Jerome Powell Jeffrey seventy eight thousand seven h twelve twelve hundred forty ei fifty billion dollars seventy five percent seventy one year forty percent eight days
"jerome powell" Discussed on Newsradio 1200 WOAI

Newsradio 1200 WOAI

02:15 min | 2 years ago

"jerome powell" Discussed on Newsradio 1200 WOAI

"Hand of Jerome Powell to continue cutting interest rates in twenty twenty creating more monetary stimulus for the economy and potentially helping him get reelected now Jeffrey go lock is it is not a he's a big is one of the biggest bears on Wall Street he controls about a hundred and fifty billion dollars in a bond fund has come out today and said that he had projected seventy five percent chance of recession in twenty twenty he's not dropped out to forty percent and what that tells me is going forward I think the economy is strong and trump is getting what he wants from it as he heads to the twenty twenty election well a lot of people are baffled by the strength of the market overall still John so you might be right on the Japanese man it took you always been arrested after ringing of phone company twenty four thousand times to complain that they have violated his contract Tokyo police took the seventy one year old man into custody last week after you made hundreds of toll free calls over eight days to the customer service section of the major telephone operator out that way but this could be the tip of the iceberg with media outlets reported that he also made thousands of more calls from public pay phones to voice his displeasure with the company and insults customer staff chiefs well the average TV viewer will watch an astounding seventy eight thousand seven hundred hours of programming movies sports news except or in their lifetime that's a whole lot of screen time that may have been better spent on some more productive endeavors they say but on a day to day basis the average adult watches television for three and a half hours amounting to twelve twelve hundred forty eight hours every year your smartphone millions of smart TV's sitting in that you your living room family room Sir vulnerable to hackers around taking control and they could be tracking the households personal viewing habits much more closely than the owners realize according to a new Consumer Reports investigation what are they really want and they want to know what you're watching let's check with our expert on the internet Lauren Weinstein these things are too smart Lorne well you know we we got it back up.

Jerome Powell Jeffrey John Tokyo Lauren Weinstein Lorne Consumer Reports seventy eight thousand seven h twelve twelve hundred forty ei fifty billion dollars seventy five percent seventy one year forty percent eight days
"jerome powell" Discussed on WNYC 93.9 FM

WNYC 93.9 FM

01:47 min | 3 years ago

"jerome powell" Discussed on WNYC 93.9 FM

"Jerome Powell yesterday worked hard to Warren that current low inflation might just be a temporary condition.
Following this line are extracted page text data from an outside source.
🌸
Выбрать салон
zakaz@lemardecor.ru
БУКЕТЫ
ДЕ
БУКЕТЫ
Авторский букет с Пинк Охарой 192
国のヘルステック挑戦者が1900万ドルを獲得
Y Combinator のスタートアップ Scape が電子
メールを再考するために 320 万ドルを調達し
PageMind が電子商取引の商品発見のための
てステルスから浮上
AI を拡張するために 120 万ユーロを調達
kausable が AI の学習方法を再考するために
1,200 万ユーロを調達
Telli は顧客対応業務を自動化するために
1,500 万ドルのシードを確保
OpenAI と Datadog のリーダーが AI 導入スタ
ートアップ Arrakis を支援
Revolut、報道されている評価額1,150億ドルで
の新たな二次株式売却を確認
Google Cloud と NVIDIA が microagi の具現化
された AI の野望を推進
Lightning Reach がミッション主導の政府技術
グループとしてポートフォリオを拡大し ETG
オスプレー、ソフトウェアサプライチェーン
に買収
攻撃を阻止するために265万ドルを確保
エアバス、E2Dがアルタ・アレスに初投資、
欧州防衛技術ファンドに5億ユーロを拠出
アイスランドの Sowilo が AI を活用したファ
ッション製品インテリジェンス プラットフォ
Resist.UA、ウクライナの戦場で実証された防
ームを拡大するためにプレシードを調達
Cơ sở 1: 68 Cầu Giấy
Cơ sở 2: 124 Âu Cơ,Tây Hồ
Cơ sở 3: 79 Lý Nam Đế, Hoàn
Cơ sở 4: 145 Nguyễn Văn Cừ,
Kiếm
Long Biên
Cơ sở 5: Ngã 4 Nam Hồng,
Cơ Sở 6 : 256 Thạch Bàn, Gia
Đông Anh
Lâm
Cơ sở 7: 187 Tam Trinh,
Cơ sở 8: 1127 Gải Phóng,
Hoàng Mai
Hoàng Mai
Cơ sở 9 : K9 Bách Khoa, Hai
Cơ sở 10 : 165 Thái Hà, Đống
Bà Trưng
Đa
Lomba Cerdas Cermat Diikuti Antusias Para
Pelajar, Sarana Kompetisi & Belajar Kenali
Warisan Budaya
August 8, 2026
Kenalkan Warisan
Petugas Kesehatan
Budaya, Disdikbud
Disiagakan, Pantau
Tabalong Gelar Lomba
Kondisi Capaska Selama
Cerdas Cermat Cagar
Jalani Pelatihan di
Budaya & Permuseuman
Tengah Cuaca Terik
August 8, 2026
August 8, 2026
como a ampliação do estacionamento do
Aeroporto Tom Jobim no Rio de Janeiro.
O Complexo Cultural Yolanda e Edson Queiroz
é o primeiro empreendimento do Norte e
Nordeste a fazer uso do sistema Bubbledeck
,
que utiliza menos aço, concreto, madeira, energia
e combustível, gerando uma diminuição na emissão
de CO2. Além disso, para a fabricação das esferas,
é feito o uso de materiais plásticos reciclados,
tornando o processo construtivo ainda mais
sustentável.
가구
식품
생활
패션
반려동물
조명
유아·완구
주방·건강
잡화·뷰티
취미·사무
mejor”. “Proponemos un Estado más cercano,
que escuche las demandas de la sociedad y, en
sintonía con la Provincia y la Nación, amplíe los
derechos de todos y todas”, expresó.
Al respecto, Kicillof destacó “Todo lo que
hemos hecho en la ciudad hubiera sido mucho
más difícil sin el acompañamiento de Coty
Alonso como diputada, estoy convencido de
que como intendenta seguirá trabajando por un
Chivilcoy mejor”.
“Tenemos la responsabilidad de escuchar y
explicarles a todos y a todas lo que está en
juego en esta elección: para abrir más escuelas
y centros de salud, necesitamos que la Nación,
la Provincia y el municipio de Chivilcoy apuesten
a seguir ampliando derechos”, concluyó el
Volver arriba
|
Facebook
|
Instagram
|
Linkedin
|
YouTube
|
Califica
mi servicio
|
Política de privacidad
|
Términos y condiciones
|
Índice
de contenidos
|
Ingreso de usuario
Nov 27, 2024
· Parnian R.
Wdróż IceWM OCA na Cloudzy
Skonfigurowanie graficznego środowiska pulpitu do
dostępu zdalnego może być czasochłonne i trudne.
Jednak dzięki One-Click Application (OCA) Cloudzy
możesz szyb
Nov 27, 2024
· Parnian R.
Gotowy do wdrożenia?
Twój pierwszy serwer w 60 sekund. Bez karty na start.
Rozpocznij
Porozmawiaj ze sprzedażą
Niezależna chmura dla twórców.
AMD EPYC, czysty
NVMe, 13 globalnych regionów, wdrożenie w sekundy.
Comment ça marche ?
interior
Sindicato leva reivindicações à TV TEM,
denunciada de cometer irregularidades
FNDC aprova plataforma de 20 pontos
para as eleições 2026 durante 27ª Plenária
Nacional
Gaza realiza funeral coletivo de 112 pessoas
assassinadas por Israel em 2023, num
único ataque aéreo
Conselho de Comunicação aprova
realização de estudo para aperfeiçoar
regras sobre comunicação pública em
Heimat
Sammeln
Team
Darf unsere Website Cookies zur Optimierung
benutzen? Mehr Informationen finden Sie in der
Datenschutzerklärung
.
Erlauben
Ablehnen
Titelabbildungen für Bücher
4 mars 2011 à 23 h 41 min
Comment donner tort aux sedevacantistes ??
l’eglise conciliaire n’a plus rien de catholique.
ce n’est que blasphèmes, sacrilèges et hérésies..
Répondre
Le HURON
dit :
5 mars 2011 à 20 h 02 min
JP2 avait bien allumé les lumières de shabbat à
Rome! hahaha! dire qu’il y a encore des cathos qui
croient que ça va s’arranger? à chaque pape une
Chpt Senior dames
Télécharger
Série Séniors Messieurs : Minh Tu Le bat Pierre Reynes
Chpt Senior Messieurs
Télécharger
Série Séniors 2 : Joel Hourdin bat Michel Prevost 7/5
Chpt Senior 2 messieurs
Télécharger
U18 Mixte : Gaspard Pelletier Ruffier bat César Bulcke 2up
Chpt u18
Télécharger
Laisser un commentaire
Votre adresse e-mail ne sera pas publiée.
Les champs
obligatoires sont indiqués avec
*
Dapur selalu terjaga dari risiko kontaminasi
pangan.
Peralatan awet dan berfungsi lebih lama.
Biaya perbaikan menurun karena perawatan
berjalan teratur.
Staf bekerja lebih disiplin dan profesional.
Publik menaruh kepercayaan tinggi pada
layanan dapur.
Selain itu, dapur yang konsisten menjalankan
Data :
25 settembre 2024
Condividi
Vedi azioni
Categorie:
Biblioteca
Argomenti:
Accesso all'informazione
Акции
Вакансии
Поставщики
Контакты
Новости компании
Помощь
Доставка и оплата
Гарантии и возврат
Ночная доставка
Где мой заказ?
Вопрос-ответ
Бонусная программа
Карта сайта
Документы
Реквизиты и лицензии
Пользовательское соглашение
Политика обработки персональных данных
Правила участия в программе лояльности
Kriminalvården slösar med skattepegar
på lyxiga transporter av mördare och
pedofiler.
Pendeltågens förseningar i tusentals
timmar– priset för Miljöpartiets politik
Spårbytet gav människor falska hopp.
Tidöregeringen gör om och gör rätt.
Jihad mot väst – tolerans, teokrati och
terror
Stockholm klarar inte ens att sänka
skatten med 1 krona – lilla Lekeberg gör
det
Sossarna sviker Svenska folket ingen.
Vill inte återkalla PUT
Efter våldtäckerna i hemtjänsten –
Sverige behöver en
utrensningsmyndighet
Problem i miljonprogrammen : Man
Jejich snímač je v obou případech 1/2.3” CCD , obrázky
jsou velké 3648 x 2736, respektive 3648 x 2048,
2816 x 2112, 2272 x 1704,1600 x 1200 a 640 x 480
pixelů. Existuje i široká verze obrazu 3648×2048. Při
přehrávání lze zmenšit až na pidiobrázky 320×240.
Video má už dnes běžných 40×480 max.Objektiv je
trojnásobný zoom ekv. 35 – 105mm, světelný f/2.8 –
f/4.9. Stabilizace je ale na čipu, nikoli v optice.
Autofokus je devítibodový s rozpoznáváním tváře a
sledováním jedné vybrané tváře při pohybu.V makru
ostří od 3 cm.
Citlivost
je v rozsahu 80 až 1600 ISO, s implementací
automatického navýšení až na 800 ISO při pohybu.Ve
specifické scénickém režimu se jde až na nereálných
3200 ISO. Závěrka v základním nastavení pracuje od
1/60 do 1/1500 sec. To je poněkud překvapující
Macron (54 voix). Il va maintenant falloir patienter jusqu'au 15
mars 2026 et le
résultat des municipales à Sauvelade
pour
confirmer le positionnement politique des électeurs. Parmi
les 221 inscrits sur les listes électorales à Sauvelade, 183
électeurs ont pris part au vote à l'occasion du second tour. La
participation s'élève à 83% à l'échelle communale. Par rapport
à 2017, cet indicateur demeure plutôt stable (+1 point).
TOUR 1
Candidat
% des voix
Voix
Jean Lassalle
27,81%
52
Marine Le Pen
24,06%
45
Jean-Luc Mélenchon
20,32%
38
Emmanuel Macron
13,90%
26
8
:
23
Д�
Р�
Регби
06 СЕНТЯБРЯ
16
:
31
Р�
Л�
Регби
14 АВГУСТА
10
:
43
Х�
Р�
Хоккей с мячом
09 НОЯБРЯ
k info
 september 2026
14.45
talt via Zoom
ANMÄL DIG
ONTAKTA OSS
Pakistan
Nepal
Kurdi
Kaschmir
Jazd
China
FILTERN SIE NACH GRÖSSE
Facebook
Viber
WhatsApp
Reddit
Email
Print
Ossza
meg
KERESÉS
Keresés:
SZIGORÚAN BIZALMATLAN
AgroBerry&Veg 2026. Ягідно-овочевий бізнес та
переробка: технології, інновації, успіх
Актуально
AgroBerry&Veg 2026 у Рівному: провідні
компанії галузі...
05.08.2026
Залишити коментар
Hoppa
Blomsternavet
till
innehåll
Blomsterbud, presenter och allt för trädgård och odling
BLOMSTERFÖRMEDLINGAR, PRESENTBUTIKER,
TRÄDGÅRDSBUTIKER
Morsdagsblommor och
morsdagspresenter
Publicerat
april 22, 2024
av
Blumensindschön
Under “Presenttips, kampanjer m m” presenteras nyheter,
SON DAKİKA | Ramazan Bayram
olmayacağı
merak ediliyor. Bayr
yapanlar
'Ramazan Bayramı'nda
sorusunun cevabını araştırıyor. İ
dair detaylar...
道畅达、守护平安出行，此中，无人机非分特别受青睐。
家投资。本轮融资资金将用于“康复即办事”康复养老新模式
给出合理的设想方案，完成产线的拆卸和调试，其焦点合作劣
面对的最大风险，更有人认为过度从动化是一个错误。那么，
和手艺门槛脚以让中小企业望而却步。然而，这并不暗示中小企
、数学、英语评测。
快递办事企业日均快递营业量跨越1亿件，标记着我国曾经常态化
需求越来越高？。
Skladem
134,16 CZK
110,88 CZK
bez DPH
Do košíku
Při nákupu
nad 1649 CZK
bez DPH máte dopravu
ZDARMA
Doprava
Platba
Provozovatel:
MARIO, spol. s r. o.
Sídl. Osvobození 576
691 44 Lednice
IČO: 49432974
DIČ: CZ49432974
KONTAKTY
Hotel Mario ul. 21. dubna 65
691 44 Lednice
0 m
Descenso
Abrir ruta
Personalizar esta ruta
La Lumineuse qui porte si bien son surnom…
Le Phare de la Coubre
Let's consult Diane Swonk chief economist of tax advisory firm grant Thornton good morning. Good morning inflation in a transitory phase could be is that analysis from the fed chair make sense to you. Well, it is in many ways because the fed has been surprised by inflation the past. Where measurement changes in inflation have meant all of a sudden we saw a drop in inflation that played out over time. So that disinflation that soda transitory and a bit of a head fake. And that's something that chairman Powell wanted to point out at his press conference yesterday after they made the statement today inflation is low we understand that. But there's some measurement errors things like apparel. And the way that you're charge for your brokerage account could easily play out there one time factors, and we're willing to wait it out on some parts of this. But we telling me, home prices or decelerating. That's a that's a force downward. Exactly. That's one of the things he didn't talk about. And that's been a major factor pushing prices up in inflation more generally across the rapid acceleration. We've seen in housing prices. And those are now decelerating which is good news occurs. If you're trying to buy a home, not as good news. If you're trying to sell a home, and I think that's something that could be more complicated for the fed as. As we go forward. Very briefly the big jobs report for April is tomorrow. What do you think looking at more solid gains of hundred eighty thousand or a little bit plus that in private sector job? All right. Try to confirm that tomorrow at this time, Diane Swonk at grant Thornton. Thank you so much. Thank you. Stocks London.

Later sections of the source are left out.